薊は、そんな彼女の失言未遂は全く気にもかけずに、
「取り合えず、屋敷内を案内するよ。ついてきてくれ」
それに対してメイドさんは、
「お嬢様。案内なら私が、」
薊は言葉を遮るように、
「いいんだ。私がしたいんだから」
そう言われたメイドさんは、
「……分かりました。それでは、私は通常の業務に戻ります。何かありましたらお呼びください」
「ああ、ご苦労さん」
薊がそう告げた瞬間、メイドさんの気配がすっと消えた。気がした。実際は音もなく、私の視界から消えて、屋敷の奥へと歩いていっただけなんだけどね。いや、大したことないっていうけど、足音一つ立てないのは大したことじゃないな。うん。
と、そんなことを考えていると薊が、
「さ、案内しよう。ついてきてくれるかな?」
と言いつつ私の手を引っ張る。ちなみに繋ぎ方はさっきからずっと恋人繋ぎだ。段々慣れてきてしまっている私が怖い。油断、駄目、ゼッタイ。
「う、うん。分かった」
まあ、それでも無理やり振りほどいたりはしないんだけど。いや、うん。仕方ないんだよ。

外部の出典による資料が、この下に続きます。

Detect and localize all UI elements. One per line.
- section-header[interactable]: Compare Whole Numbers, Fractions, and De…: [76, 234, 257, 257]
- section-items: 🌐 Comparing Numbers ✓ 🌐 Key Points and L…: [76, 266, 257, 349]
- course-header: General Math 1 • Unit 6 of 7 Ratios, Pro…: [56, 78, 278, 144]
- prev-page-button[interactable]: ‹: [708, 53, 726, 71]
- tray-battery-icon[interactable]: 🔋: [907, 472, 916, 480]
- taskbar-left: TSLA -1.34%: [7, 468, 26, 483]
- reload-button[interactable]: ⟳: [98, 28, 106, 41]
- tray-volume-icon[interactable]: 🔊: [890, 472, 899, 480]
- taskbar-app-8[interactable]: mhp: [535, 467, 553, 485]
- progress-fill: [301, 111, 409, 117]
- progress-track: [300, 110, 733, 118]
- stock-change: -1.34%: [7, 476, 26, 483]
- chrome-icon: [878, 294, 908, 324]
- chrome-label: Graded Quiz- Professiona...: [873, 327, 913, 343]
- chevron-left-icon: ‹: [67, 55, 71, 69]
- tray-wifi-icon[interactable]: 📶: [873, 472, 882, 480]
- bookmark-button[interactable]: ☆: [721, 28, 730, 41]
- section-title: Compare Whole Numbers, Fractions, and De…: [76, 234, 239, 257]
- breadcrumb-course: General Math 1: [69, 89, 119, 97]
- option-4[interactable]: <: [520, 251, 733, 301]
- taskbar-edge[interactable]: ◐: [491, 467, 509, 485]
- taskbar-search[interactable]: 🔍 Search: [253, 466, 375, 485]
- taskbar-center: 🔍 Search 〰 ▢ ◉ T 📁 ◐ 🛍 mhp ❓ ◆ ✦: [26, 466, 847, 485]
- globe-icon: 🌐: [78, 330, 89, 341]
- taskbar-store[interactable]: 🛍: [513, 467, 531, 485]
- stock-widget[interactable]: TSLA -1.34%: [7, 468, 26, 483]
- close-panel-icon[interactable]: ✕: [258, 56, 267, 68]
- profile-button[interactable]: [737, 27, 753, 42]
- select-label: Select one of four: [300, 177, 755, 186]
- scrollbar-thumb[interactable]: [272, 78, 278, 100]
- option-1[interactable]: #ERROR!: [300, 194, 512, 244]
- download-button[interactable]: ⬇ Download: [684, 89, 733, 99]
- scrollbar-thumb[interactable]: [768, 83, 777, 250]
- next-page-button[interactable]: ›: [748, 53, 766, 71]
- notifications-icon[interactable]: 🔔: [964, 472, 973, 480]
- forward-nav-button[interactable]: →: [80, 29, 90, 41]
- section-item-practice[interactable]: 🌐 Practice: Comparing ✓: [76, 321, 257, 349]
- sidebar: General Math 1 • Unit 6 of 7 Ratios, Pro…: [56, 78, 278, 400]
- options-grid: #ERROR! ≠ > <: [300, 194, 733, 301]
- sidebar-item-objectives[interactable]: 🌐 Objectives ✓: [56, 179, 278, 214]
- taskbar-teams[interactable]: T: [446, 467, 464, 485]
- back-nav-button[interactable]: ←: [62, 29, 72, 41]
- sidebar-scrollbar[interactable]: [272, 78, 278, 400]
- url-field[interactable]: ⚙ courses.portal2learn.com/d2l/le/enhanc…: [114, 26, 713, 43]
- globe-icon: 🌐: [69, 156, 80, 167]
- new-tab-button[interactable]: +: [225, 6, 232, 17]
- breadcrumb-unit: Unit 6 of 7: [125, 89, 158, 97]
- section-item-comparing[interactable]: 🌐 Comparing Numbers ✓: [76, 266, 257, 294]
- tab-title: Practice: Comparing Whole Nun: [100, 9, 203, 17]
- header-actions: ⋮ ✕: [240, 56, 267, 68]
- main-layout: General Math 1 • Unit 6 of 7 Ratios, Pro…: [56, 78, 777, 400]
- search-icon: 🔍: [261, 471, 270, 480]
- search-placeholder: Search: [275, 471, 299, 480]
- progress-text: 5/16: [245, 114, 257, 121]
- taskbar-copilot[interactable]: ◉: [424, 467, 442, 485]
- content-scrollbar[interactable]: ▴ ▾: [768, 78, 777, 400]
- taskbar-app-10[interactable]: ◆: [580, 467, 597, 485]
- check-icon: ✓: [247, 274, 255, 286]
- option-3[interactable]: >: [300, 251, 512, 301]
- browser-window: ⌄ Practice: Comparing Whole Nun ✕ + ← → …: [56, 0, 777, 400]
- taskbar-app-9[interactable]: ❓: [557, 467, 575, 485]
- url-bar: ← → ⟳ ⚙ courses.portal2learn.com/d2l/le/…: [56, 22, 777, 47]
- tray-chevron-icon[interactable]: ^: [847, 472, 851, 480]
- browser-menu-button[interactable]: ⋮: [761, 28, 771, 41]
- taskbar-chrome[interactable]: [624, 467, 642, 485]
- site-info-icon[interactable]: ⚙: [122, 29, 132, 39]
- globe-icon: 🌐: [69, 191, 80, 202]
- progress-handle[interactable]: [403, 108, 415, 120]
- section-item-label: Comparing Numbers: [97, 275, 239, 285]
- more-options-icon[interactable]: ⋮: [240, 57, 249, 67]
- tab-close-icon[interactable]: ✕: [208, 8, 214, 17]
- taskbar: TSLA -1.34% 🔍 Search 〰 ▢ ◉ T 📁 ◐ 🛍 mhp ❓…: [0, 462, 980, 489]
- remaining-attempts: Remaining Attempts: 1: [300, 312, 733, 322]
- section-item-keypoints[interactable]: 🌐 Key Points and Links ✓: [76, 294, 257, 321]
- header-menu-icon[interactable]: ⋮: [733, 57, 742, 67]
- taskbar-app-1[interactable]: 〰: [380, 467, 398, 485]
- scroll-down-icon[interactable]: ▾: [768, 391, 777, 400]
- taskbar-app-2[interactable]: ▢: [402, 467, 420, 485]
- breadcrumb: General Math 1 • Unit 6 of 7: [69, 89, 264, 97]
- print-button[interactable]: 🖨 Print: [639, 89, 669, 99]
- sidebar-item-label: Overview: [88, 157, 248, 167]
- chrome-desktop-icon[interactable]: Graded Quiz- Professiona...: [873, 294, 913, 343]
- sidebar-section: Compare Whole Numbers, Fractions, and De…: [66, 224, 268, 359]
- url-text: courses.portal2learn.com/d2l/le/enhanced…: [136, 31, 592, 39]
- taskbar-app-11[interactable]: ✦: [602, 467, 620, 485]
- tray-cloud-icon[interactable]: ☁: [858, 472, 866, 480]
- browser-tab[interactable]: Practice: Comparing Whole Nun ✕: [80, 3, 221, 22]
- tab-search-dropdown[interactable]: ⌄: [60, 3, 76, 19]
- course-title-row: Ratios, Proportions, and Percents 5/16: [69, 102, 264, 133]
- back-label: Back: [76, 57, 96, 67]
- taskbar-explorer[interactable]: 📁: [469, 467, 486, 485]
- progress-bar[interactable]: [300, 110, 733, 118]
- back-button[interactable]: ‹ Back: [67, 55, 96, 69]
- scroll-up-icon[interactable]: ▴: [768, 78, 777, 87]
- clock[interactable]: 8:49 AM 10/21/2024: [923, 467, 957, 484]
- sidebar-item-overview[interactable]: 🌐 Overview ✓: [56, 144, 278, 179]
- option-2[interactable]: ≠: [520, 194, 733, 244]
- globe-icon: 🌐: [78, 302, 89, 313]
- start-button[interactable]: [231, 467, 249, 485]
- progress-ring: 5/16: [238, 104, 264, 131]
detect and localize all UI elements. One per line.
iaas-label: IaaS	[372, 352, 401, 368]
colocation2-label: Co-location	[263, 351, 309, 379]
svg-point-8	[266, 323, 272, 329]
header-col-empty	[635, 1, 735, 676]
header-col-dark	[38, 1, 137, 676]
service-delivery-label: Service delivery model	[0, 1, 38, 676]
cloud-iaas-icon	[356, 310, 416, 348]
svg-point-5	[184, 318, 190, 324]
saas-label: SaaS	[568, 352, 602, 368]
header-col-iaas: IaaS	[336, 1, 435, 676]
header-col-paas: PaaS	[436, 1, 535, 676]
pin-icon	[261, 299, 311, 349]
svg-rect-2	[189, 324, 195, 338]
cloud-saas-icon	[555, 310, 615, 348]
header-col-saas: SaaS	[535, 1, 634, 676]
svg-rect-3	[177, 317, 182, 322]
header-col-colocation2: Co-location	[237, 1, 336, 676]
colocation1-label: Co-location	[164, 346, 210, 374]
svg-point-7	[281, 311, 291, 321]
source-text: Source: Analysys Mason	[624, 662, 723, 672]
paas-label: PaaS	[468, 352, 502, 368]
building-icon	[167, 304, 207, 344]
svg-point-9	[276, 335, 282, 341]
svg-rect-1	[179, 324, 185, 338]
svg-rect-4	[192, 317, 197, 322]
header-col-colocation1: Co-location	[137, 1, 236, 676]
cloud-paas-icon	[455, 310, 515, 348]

だって、ほら、あんな良いお顔(※五月の感想です)で「ついてきてくれるかな?」なんて囁かれたら、ついていきたくなっちゃうじゃない。違うんだ。別に邪な感情とかは無いんだよ?白馬の王子様みたいにカッコいい運命の人に迎えに来て欲しいなんてこれっぽっちも思ってないからね。うん。そうなんだよ。思って、
「ふふ、素直だね。素直なさーちゃんも可愛いよ」
「ぁぅ」
訂正。ちょっとは思ってるかもしれない。くそう、これが血筋か。玉の輿とか、そういうのに憧れちゃう成分がDNAにねじ込まれているのか。なんとか除去できないもんなのか。これ。